## WORK ITEM:
Transcribe each entry below exactly. Pictures do not go in the copy.

## AVAILABLE RECORDS:
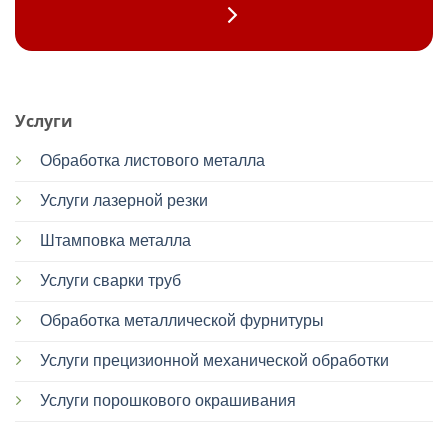
Услуги
Обработка листового металла
Услуги лазерной резки
Штамповка металла
Услуги сварки труб
Обработка металлической фурнитуры
Услуги прецизионной механической обработки
Услуги порошкового окрашивания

## ANSWER SPACE:
Услуги
Обработка листового металла
Услуги лазерной резки
Штамповка металла
Услуги сварки труб
Обработка металлической фурнитуры
Услуги прецизионной механической обработки
Услуги порошкового окрашивания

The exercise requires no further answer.